By GREG RYBERG Guest Columnist The State Newspaper
Over the past decade, politicians heaped out generous new benefits to state retirees with no realistic plan to pay for them. The government simply said “yes” and then hoped everything would turn out OK.
Well, it didn’t turn out OK. The State Retirement System, nearly solvent and fully funded in 1999, now carries a $13 billion unfunded actuarial accrued liability and a 37-year amortization period — seven years past the limit for a system that is considered “sound.”
And even these depressing numbers conceal the depth of the problem: They assume that investments will achieve an 8 percent return, which is simply not realistic.
Warren Buffet, in his 2007 letter to Berkshire Hathaway shareholders, wrote of an 8 percent return for public pensions that, “Many (advisors) are apparently direct descendants of the queen in Alice in Wonderland, who said: ‘Why, sometimes I’ve believed as many as six impossible things before breakfast.’”
Michael Bloomberg, billionaire investor and mayor of New York, said that, “It’s overstating it a little bit to say the only one who’s done that well is Bernie Madoff, but 8 percent for a long period of time is not something that very many pension funds have ever achieved.”
The unfunded liability of the system soon will wreak havoc among our other finances. Moody’s and Fitch have announced that they will begin adding unfunded pension liability into their evaluation of state credit ratings. The managing director for public finance at Moody’s said that they are “liabilities that need to be paid out and put stress on your operating budget.”

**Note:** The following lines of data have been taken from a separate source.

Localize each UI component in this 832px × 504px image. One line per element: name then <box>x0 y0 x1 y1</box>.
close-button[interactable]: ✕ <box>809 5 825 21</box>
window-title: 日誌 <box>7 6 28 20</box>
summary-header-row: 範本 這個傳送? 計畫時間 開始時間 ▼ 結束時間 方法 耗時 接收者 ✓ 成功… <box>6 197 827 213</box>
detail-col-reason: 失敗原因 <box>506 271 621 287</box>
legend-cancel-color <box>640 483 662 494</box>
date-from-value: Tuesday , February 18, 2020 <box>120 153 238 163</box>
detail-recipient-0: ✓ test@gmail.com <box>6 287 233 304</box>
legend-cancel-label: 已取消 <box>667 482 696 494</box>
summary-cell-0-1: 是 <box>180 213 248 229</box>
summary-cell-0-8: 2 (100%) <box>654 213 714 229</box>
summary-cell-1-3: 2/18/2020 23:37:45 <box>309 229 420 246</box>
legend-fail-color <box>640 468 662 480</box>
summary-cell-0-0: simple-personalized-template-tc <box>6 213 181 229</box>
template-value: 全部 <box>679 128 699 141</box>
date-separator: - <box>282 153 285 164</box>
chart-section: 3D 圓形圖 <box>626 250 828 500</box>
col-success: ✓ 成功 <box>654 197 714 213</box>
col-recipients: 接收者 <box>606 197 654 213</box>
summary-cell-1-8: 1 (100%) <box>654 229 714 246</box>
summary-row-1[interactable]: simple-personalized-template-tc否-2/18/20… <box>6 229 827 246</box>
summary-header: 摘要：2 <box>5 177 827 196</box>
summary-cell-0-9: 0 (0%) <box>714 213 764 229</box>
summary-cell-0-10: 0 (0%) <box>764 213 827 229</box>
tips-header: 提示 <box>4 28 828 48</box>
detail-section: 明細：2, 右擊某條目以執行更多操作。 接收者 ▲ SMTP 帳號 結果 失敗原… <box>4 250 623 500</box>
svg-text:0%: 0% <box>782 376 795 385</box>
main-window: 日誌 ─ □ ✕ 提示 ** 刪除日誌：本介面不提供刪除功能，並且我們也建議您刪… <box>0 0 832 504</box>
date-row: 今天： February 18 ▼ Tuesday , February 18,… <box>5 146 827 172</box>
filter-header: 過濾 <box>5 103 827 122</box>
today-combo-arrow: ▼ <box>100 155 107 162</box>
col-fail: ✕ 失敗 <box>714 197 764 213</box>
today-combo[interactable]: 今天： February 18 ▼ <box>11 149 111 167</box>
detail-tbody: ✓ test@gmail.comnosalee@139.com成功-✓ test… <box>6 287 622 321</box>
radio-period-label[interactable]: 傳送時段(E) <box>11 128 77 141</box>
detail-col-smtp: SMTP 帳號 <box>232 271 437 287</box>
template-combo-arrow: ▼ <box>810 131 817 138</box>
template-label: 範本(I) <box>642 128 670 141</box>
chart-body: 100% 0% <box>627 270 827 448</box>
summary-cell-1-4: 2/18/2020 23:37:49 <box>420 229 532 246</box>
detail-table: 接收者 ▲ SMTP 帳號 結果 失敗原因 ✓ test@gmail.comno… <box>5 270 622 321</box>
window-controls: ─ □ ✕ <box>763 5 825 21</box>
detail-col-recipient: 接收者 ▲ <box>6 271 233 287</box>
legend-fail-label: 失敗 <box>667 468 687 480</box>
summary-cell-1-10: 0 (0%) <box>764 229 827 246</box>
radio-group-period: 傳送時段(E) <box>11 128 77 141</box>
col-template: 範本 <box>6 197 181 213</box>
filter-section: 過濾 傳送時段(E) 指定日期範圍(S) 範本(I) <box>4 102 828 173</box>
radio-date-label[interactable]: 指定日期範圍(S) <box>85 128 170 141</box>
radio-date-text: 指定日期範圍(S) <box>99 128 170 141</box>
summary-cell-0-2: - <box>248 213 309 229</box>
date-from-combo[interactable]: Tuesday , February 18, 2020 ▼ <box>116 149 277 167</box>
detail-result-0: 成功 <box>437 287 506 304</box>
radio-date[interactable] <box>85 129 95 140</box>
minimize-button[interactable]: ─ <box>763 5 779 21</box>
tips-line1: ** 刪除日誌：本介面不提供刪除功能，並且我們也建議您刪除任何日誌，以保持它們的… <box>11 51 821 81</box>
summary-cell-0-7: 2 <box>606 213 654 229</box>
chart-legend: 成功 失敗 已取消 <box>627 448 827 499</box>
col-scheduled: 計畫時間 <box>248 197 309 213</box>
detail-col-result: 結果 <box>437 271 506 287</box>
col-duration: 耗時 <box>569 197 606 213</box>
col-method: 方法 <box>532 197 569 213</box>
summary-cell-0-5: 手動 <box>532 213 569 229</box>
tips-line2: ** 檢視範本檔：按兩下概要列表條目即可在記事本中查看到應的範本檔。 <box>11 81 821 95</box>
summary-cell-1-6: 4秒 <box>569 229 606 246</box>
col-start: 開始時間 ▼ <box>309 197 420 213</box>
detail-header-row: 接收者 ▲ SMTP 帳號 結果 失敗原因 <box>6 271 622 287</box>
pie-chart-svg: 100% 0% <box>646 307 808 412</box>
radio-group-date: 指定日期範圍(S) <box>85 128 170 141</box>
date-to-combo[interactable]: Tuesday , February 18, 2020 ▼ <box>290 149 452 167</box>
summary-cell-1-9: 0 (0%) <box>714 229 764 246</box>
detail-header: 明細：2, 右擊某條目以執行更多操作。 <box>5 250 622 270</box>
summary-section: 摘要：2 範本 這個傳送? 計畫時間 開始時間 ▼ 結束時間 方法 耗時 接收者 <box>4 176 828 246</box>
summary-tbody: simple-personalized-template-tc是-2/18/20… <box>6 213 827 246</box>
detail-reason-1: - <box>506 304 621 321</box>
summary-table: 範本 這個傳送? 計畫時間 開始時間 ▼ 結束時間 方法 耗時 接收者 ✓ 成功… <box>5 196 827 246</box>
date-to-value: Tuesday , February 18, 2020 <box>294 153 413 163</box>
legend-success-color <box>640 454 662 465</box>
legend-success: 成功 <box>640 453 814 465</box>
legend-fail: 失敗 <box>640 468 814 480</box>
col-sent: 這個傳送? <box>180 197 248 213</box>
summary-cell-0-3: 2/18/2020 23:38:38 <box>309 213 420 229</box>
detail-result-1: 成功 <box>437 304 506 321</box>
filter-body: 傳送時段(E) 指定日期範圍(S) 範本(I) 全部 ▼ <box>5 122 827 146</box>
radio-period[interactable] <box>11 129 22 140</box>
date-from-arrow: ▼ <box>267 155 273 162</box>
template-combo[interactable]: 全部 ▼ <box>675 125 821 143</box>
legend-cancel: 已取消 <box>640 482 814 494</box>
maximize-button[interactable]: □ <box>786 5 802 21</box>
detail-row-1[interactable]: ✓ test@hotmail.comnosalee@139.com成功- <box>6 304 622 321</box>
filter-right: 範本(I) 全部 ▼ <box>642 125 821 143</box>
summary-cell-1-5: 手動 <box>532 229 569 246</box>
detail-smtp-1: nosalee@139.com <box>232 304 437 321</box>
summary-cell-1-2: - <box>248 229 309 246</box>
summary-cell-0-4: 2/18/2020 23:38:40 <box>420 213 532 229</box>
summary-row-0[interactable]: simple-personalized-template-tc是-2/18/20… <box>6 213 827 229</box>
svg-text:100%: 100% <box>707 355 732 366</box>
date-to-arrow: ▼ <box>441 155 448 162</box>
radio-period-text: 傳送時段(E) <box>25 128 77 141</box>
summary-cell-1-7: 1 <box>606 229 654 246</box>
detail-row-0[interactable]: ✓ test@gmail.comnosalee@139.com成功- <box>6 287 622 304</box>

Moody’s calculates that our unfunded liability more than quadruples our state debt, bringing it to more than 10 percent of our gross state product (13th highest in America), 264 percent of state revenue (fifth highest) and more than 15 percent of personal income (15th highest). And that calculation was made when the liability was just $12 billion.
Both employers and employees make contributions to the Retirement System to fund the benefits, just as occurs in the private sector; this is termed “normal cost.” State employees contribute 6.5 percent of their salary, and their employers — the state agencies — contribute 3.51 percent of the employees’ salaries. All of that, of course, is taxpayer money.
But taxpayers also have to pay for the accrued liability, which is essentially interest on debt. That’s money that buys nothing but time.
For fiscal year 2010, that extra cost adds 6.17 percent to the agency contributions, or more than $660 million. That money will not be spent on teachers and law enforcement personnel or tax cuts. It goes straight into a black hole, and that is what frightens the credit-rating agencies.
More than half of that comes from local agencies and school districts. The state sends a bill, and they ante up. Much of that ante, unfortunately, comes at the expense of classroom teachers.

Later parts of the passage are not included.